Leurs témoignages étaient très attendus. Alors que la dernière semaine du procès de Daniel Legrand fils s’est ouvert lundi à Rennes, cinq des treize acquittés du plus grand fiasco judiciaire français ont défilé à la barre. Entre colère, tristesse et amertume, les acquittés ont raconté leur vie désormais marquée au fer rouge par Outreau. Tous ont affirmé avoir la certitude de ne pas connaître Daniel Legrand fils.
Le cri de colère de David Brunet. C’est le premier des acquittés à se présenter à la barre. Il est entendu par vidéoconférence mais sa colère est intacte. David Brunet vit toujours à Outreau où il est actuellement intérimaire paysagiste. "C’est une histoire que je n’arrive pas à évacuer", commence-t-il. Accusé d’avoir violé son fils Anthony, l’homme raconte que Myriam Badaoui et Thierry Delay, le couple infernal condamné pour le viol de leurs enfants, étaient de "simples voisins". Mais ses mots les plus marquants, il les réserve pour Jonathan Delay, l’un des quatre fils de Myriam Badaoui, partie civile dans le procès, qui l'avait accusé de viols. "Vis ta vie, profite, deviens un homme : vis bordel ! Vis, on n’a qu’une vie… La vie est tellement courte, tellement dure". Le jeune homme de 20 ans ne lui a pas répondu.
"Une descente aux enfers". Outre la colère, les acquittés venus témoigner ont aussi fait part du calvaire qu’a été Outreau. Sandrine Lavier, qui intervenait aussi par vidéoconférence a ainsi comparé, en larmes, son implication dans l’affaire à une "descente aux enfers". Après son acquittement, elle raconte qu’elle "est tombée en dépression" et qu’elle a traversé "une période très dure"". Son mari, Franck Lavier qui a fait 36 mois de prison, témoignera peu après : "tous les jours où je me couche, je repense à l’affaire". "Mon fils a 19 ans aujourd’hui : il y a 11 ans, il témoignait au tribunal de Saint-Omer, mon fils est détruit… Il n’a pas de travail, de diplôme, tout est arrêté", a raconté pour sa part Karine Duchochois, l’ex-compagne de David Brunet.

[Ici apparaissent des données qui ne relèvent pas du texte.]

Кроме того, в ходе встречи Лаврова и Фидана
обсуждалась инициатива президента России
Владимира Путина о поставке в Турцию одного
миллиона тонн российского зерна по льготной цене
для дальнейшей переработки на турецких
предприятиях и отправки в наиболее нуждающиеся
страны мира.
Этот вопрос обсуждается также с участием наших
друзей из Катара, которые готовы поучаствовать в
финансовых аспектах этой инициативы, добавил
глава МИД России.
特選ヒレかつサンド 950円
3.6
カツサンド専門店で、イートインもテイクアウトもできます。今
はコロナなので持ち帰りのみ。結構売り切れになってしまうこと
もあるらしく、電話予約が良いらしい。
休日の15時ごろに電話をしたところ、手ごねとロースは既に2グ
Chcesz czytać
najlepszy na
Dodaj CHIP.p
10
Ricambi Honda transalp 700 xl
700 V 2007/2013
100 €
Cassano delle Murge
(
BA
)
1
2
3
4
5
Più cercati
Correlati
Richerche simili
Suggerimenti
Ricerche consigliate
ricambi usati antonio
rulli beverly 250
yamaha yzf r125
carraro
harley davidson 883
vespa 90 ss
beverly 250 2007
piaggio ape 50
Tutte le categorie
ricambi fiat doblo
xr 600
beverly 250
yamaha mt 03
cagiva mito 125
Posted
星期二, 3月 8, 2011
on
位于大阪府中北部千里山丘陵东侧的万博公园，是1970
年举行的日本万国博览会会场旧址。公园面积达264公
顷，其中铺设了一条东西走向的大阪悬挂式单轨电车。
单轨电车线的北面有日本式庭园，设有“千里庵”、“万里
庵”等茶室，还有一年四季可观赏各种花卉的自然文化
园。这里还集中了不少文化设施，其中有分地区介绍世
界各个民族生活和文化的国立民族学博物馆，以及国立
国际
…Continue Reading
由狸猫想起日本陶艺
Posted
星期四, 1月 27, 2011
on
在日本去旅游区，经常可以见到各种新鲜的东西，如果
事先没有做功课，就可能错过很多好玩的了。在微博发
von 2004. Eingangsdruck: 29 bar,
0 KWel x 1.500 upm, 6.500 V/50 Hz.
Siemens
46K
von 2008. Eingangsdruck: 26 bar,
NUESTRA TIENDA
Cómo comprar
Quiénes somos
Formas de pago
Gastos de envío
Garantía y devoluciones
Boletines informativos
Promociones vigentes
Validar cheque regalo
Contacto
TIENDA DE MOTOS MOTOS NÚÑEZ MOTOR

Le juge Burgaud dans toutes les têtes. Dans toutes les mémoires des acquittés, il y a aussi et bien sûr un homme : le juge Burgaud. L’ancien juge d’instruction, désigné comme le principal responsable de ce fiasco judiciaire, revient très souvent dans la bouche des acquittés notamment chez Karine Duchochois. "Pour moi, l’affaire Outreau est un jeu maléfique entre Myriam Badaoui et Fabrice Burgaud", débute-t-elle avant d’expliquer qu’il "n’y avait pas d’humanité du tout chez lui". Elle décrit encore un homme "complètement fermé" qui "n’écoutait pas". Thierry Dausque qui fréquentait à l’époque des faits une voisine de Thierry Delai et de Myriam Badaoui raconte, lui, les menaces du juge d’instruction. Celui qui a fait trois ans et deux mois de détention explique qu’il a été menacé par le juge Burgaud alors qu’il clamait son innocence. "Réfléchissez bien, parce que pour vous c’est 20 ans!", lui aurait-il dit.